D’ici une dizaine d’années, l’intelligence artificielle sera sans doute au cœur du fonctionnement des centrales nucléaires.

Quels bénéfices cette industrie peut-elle tirer des nouvelles technologies ?

 

Un logiciel optimisant le fonctionnement des centrales françaises

En 2018, EDF a lancé le logiciel Metroscope, dont l’objectif est de diagnostiquer de manière automatisée tout problème pouvant affecter le processus de production nucléaire.

Ce logiciel fonctionne sur la base d’une comparaison entre théorie et pratique. Le programme conçoit un jumeau numérique du réacteur et analyse efficacement tout écart entre son fonctionnement et sa performance optimale.
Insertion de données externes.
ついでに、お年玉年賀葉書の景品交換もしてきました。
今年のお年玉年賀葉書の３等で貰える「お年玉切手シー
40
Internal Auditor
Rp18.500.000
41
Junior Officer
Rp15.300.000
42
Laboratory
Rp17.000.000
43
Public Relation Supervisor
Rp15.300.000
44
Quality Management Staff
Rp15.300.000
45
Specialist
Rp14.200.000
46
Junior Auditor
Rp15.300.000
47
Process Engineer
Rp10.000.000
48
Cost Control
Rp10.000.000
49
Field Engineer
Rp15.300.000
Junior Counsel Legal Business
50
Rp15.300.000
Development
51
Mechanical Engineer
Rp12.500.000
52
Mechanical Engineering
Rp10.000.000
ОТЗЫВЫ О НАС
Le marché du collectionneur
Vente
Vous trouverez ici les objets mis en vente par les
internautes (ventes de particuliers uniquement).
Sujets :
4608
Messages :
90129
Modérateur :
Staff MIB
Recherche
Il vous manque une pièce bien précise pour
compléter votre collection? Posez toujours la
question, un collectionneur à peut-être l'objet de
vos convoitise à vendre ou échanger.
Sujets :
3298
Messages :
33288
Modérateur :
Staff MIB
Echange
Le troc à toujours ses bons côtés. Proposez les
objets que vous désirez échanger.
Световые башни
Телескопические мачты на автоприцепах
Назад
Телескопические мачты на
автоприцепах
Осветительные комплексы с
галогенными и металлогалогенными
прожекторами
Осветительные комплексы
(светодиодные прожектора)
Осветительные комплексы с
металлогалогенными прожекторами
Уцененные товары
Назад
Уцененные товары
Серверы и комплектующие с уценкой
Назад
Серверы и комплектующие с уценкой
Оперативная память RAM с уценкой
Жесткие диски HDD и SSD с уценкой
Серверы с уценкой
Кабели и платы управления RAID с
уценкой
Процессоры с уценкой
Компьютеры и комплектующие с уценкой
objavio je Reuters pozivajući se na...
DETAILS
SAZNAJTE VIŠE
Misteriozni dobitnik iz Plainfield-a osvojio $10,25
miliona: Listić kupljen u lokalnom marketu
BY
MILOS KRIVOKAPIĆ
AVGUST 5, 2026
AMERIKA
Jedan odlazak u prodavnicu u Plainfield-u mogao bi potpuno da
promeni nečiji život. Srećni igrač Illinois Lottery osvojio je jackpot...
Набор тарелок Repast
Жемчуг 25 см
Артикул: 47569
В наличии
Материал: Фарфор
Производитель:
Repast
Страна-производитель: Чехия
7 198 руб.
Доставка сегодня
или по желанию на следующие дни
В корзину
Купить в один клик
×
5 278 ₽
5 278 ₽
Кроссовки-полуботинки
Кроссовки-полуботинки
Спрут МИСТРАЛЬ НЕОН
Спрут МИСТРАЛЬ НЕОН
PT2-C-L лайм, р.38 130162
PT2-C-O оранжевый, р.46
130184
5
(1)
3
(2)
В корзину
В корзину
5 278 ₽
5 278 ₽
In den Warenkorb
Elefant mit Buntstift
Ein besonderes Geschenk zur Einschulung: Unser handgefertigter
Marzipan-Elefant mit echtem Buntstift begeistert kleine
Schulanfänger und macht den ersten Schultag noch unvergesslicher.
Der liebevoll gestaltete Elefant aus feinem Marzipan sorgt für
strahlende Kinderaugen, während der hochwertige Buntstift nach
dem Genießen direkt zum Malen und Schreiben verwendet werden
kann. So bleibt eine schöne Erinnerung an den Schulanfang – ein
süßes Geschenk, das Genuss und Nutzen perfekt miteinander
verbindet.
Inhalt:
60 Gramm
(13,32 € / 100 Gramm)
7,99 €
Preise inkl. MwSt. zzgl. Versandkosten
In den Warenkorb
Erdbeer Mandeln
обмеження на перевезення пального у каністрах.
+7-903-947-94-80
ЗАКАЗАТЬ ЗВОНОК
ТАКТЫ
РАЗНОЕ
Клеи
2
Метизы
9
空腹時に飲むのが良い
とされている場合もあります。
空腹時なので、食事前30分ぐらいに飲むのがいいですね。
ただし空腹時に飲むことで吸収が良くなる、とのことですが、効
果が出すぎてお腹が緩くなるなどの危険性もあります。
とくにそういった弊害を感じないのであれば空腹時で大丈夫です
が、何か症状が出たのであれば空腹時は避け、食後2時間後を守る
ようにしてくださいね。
Les aléas pouvant perturber le processus de production sont donc immédiatement identifiés et diagnostiqués, ce qui permet de planifier les opérations de maintenance à bon escient.

 

Les bénéfices sont multiples et ne concernent pas uniquement les acteurs principaux du nucléaire.

Bien évidemment, la sécurité s’en trouve fortement renforcée. Détecter une défaillance plus rapidement pourrait permettre d’éviter de nouveaux drames comme ceux de Tchernobyl ou de Fukushima, que personne n’a oublié.

Mais les bénéfices peuvent également être économiques et environnementaux. En effet, une centrale mieux réglée produit davantage d’électricité à moindre coût. Pour Aurélien Schwartz, ancien ingénieur d’EDF et co-fondateur de Metroscope, « une installation d’une puissance moyenne de 1 000 MW peut rapidement augmenter ses performances de 2 MW, soit la consommation électrique d’une ville de 2 000 habitants ».

 

Une intelligence artificielle capable de sauver des vies

Metroscope ne constitue pas l’unique exemple de la transformation du secteur nucléaire.

Une nouvelle intelligence artificielle développée par l’Institut des Sciences Industrielles de l’Université de Tokyo permet de prévoir où se propageront les rayons d’une centrale nucléaire en cas d’accident. En prenant en compte les variables et les données météorologiques, cet outil est capable de déterminer les zones où la menace radioactive serait la pire, jusqu’à 35 heures à l’avance. Les populations peuvent alors être évacuées, ce qui éviterait de nouvelles tragédies. Le grand avantage de cette innovation est qu’elle va s’améliorer avec le temps, grâce à l’augmentation des données disponibles.

 

Les nouvelles technologies constituent donc un atout incontestable pour le secteur du nucléaire, aussi bien sur le plan de la performance pure que sur le plan de la sécurité.

Des transformations qui pourraient s’avérer décisives pour l’avenir de cette industrie.